Task requirements:
The data should be written out in full, exactly as it stands, and the pictures dropped.
━━━━━━━━
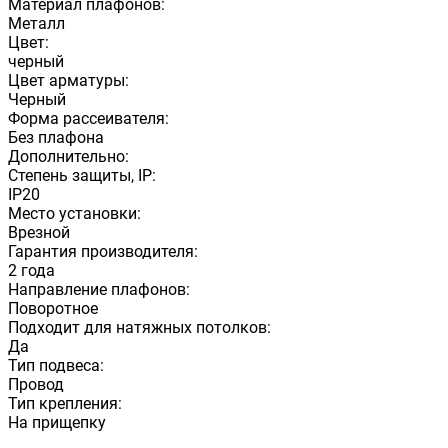
Материал плафонов:
Металл
Цвет:
черный
Цвет арматуры:
Черный
Форма рассеивателя:
Без плафона
Дополнительно:
Степень защиты, IP:
IP20
Место установки:
Врезной
Гарантия производителя:
2 года
Направление плафонов:
Поворотное
Подходит для натяжных потолков:
Да
Тип подвеса:
Провод
Тип крепления:
На прищепку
━━━━━━━━
Written solution:
Материал плафонов:
Металл
Цвет:
черный
Цвет арматуры:
Черный
Форма рассеивателя:
Без плафона
Дополнительно:
Степень защиты, IP:
IP20
Место установки:
Врезной
Гарантия производителя:
2 года
Направление плафонов:
Поворотное
Подходит для натяжных потолков:
Да
Тип подвеса:
Провод
Тип крепления:
На прищепку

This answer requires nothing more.